Let’s interject here no effective extrapolation will occur without a major contribution from domestic contract development and manufacturing organizations. Strap your CDMO helmets on.
And we’ll need much more than supply chain adjustments.
A Healthier System
The U.S. health-care system is oft-times said to be the best in the world. Let’s agree with that for the moment.
At the same time, few dispute that throughout our entire health-care system – its own convoluted “supply chain” – there is much room for improvement (i.e., see our third constituency listed above).
Also, the federal government must take a fundamental leadership role, including one of education as well as policy support.
However, this should be as light a regulatory and mandate-driven role as possible. We don’t want to lose Dodd’s free-market workings in his statement above.

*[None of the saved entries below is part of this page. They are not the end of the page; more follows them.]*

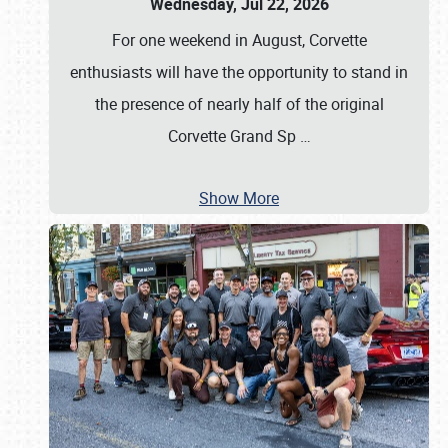
Wednesday, Jul 22, 2026
For one weekend in August, Corvette
enthusiasts will have the opportunity to stand in
the presence of nearly half of the original
Corvette Grand Sp
…
Show More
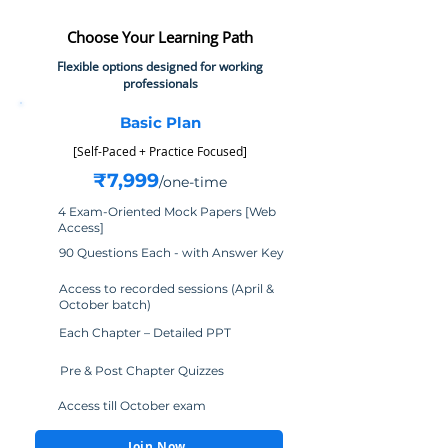
Choose Your Learning Path
Flexible options designed for working
professionals
Basic Plan
​[Self-Paced + Practice Focused]
₹7,999
/one-time
4 Exam-Oriented Mock Papers [Web
Access]
90 Questions Each - with Answer Key
Access to recorded sessions (April &
October batch)
Each Chapter – Detailed PPT
Pre & Post Chapter Quizzes
Access till October exam
Join Now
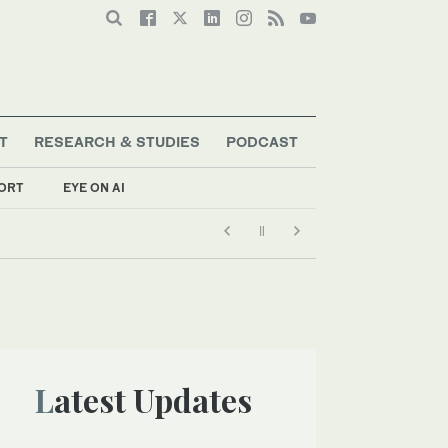
T
RESEARCH & STUDIES
PODCAST
ORT
EYE ON AI
Latest Updates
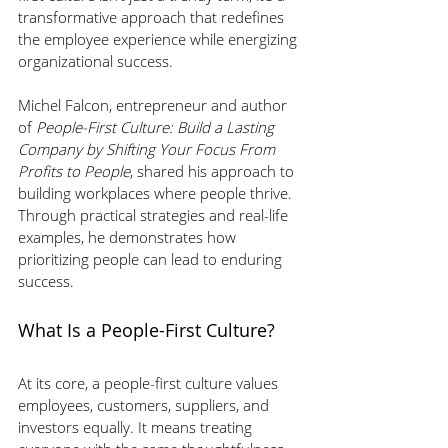
transformative approach that redefines 
the employee experience while energizing 
organizational success. 
Michel Falcon, entrepreneur and author 
of 
People-First Culture: Build a Lasting 
Company by Shifting Your Focus From 
Profits to People
, shared his approach to 
building workplaces where people thrive. 
Through practical strategies and real-life 
examples, he demonstrates how 
prioritizing people can lead to enduring 
success.
What Is a People-First Culture?
At its core, a people-first culture values 
employees, customers, suppliers, and 
investors equally. It means treating 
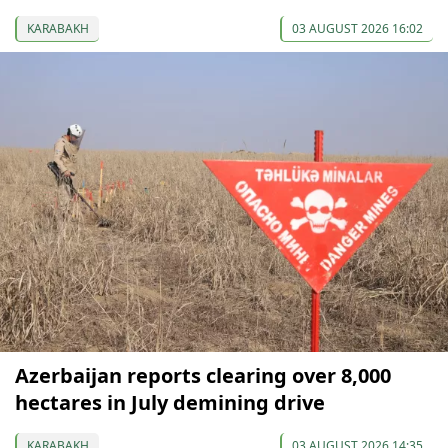
KARABAKH
03 AUGUST 2026 16:02
Azerbaijan reports clearing over 8,000
hectares in July demining drive
KARABAKH
03 AUGUST 2026 14:35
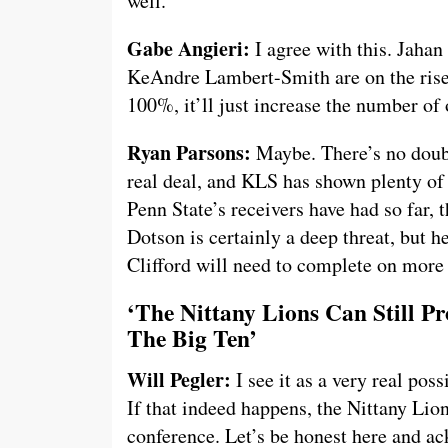
well.
Gabe Angieri:
I agree with this. Jahan
KeAndre Lambert-Smith are on the rise.
100%, it’ll just increase the number of 
Ryan Parsons:
Maybe. There’s no doubt
real deal, and KLS has shown plenty of 
Penn State’s receivers have had so far, t
Dotson is certainly a deep threat, but he
Clifford will need to complete on more 
‘The Nittany Lions Can Still P
The Big Ten’
Will Pegler:
I see it as a very real poss
If that indeed happens, the Nittany Lio
conference. Let’s be honest here and a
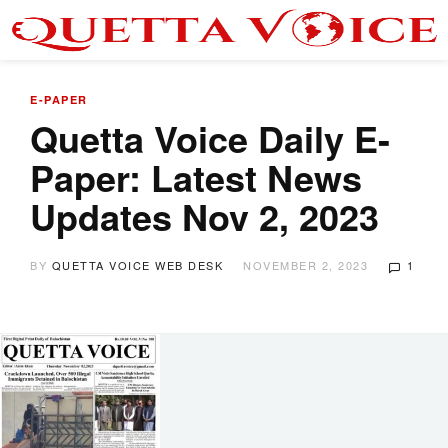
E-PAPER
Quetta Voice Daily E-
Paper: Latest News
Updates Nov 2, 2023
BY
QUETTA VOICE WEB DESK
NOVEMBER 2, 2023
1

To allow for that light-touch government intervention, we circle back to the role of the pharmaceutical industry: It must be the first to publically sign up for the cause, and drive a meaningful and realistic debate.

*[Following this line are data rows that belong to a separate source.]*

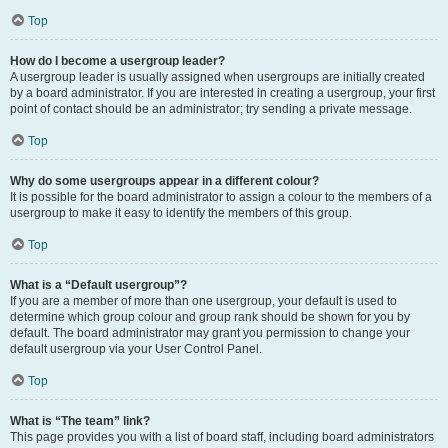
Top
How do I become a usergroup leader?
A usergroup leader is usually assigned when usergroups are initially created
by a board administrator. If you are interested in creating a usergroup, your first
point of contact should be an administrator; try sending a private message.
Top
Why do some usergroups appear in a different colour?
It is possible for the board administrator to assign a colour to the members of a
usergroup to make it easy to identify the members of this group.
Top
What is a “Default usergroup”?
If you are a member of more than one usergroup, your default is used to
determine which group colour and group rank should be shown for you by
default. The board administrator may grant you permission to change your
default usergroup via your User Control Panel.
Top
What is “The team” link?
This page provides you with a list of board staff, including board administrators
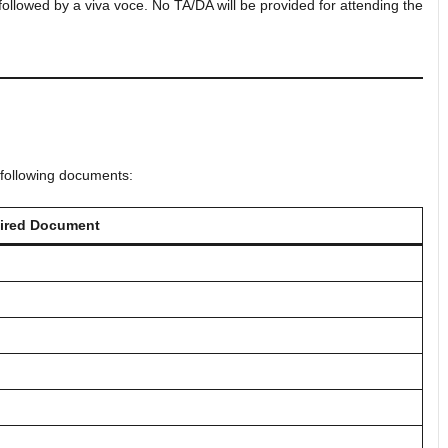
 followed by a viva voce. No TA/DA will be provided for attending the
 following documents:
ired Document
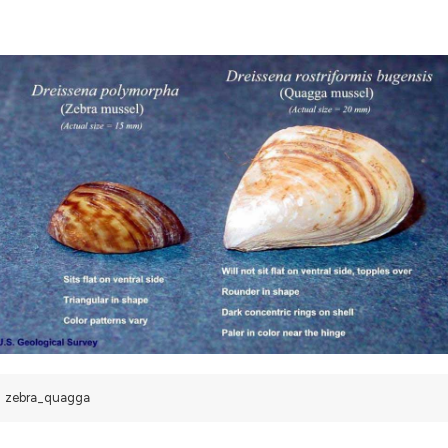
zebra_quagga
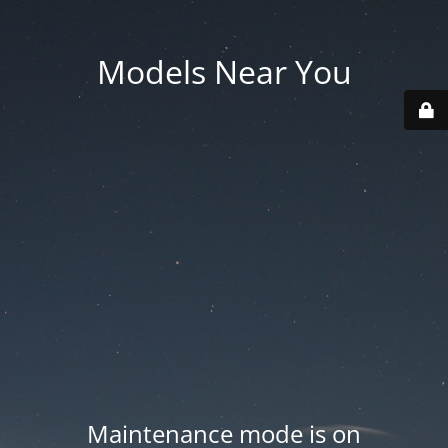
Models Near You
Maintenance mode is on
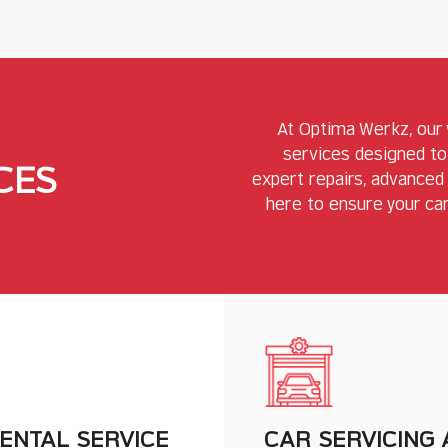
At Optima Werkz, our
services designed to
CES
expert repairs, advanced 
here to ensure your car
ENTAL SERVICE
CAR SERVICING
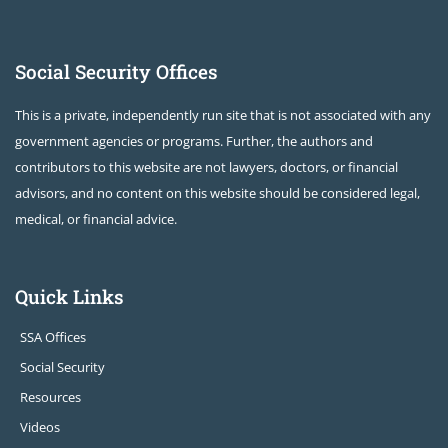
Social Security Offices
This is a private, independently run site that is not associated with any
government agencies or programs. Further, the authors and
contributors to this website are not lawyers, doctors, or financial
advisors, and no content on this website should be considered legal,
medical, or financial advice.
Quick Links
SSA Offices
Social Security
Resources
Videos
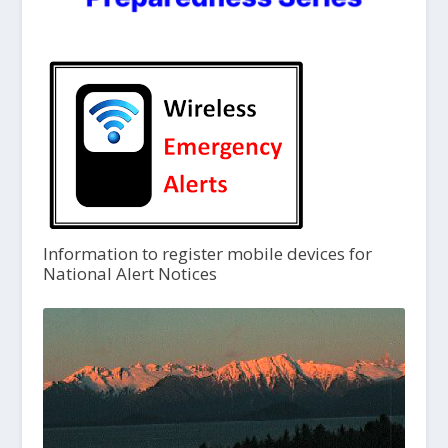
Information to register mobile devices for
National Alert Notices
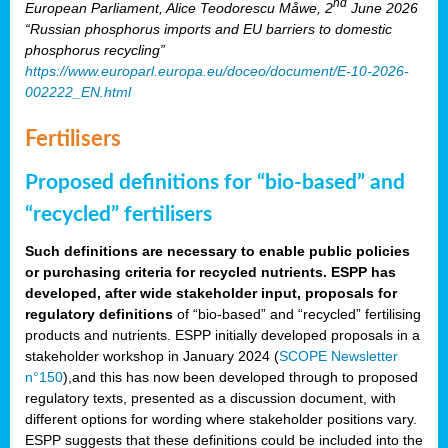
nd
European Parliament, Alice Teodorescu Måwe, 2
June 2026
“Russian phosphorus imports and EU barriers to domestic
phosphorus recycling”
https://www.europarl.europa.eu/doceo/document/E-10-2026-
002222_EN.html
Fertilisers
Proposed definitions for “bio-based” and
“recycled” fertilisers
Such definitions are necessary to enable public policies
or purchasing criteria for recycled nutrients. ESPP has
developed, after wide stakeholder input, proposals for
regulatory definitions
of “bio-based” and “recycled” fertilising
products and nutrients. ESPP initially developed proposals in a
stakeholder workshop in January 2024 (
SCOPE Newsletter
n°150
),and this has now been developed through to proposed
regulatory texts, presented as a discussion document, with
different options for wording where stakeholder positions vary.
ESPP suggests that these definitions could be included into the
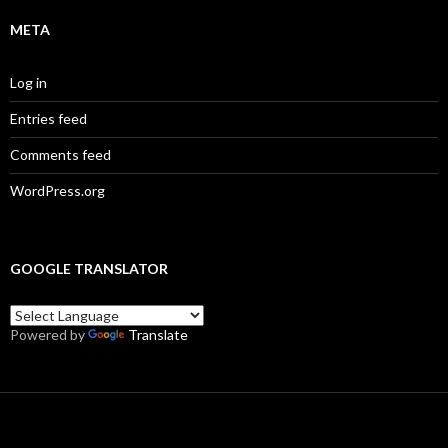
META
Log in
Entries feed
Comments feed
WordPress.org
GOOGLE TRANSLATOR
Powered by
Translate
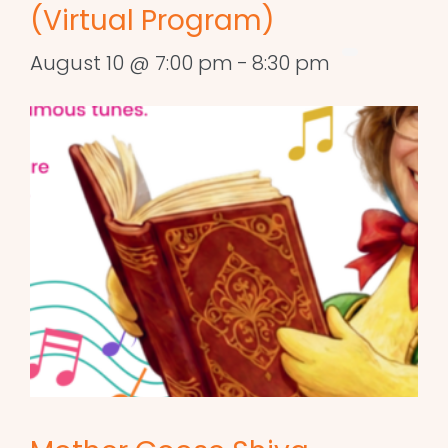
(Virtual Program)
August 10 @ 7:00 pm
-
8:30 pm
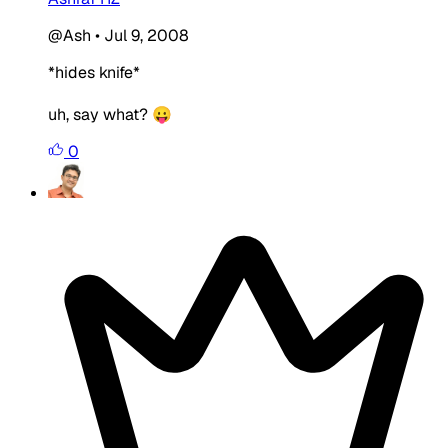
@Ash
•
Jul 9, 2008
*hides knife*
uh, say what? 😛
0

It would be an error for the industry to assume that once again – as the China coronavirus pandemic dissipates – the chorus for domestic supply chain security will also evaporate.
It will not. Not this time.
Clear In Objective?
Instead, pharma should initiate a leadership role. Move forward to explain and clarify business and market realities — the real nuts-and-bolts of sourcing and capacities — as well as costs and pricing. (Here are some details.)

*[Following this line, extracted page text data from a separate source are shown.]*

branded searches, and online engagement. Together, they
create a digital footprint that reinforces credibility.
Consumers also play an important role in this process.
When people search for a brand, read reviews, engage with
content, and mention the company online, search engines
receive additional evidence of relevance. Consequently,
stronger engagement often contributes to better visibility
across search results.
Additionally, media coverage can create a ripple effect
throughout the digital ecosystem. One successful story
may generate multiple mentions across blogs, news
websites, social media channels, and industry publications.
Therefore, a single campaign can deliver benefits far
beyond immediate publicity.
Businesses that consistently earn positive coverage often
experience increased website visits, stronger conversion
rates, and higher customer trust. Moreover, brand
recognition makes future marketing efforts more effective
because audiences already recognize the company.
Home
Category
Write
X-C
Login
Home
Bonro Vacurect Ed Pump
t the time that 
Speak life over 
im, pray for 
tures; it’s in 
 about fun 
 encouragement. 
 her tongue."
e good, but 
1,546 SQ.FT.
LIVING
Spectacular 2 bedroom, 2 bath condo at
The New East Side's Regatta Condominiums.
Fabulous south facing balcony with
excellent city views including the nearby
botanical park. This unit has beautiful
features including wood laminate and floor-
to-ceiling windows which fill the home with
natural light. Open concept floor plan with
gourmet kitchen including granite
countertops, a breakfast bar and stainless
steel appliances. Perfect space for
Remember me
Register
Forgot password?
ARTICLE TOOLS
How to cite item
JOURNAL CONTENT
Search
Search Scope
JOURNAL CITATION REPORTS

Required will be transparency, and validated measurements of results – call it truth-telling.
For example, we must avoid the tyranny of averages. A large pharma might be tempted to take an average of drug products to gain a 50% or less dependency number. But if within that there remain critical drugs still 90% reliant on supply chains in China (or anywhere offshore), then the letter and spirit of our declaration is voided.
Despite the paragraph directly above, we need to always stay realistic. There will be the need to seriously consider the production of common generics – and our propensity for them.
An industry professional recently said this to me (off the record) while discussing bringing supply chains back to the U.S.:
“Reshoring can work for branded companies. But if you take the pool of generics, the hundreds of molecules supplied from China and India, and add the razor-thin profit margins, it's more of a long shot. Even if branded pharma drives more of the repatriation of manufacturing to the U.S., including reagents, starting materials and intermediate, ‘complex’ is not a word that describes what we are dealing with. Perhaps there’s a ‘bi-modal distribution’ to this.”
And so, much more to come in coming weeks.
But for now, how about it? Sign on to this “50 By 25” Declaration Of Drug Independence. It’s the start to our next battle for independence.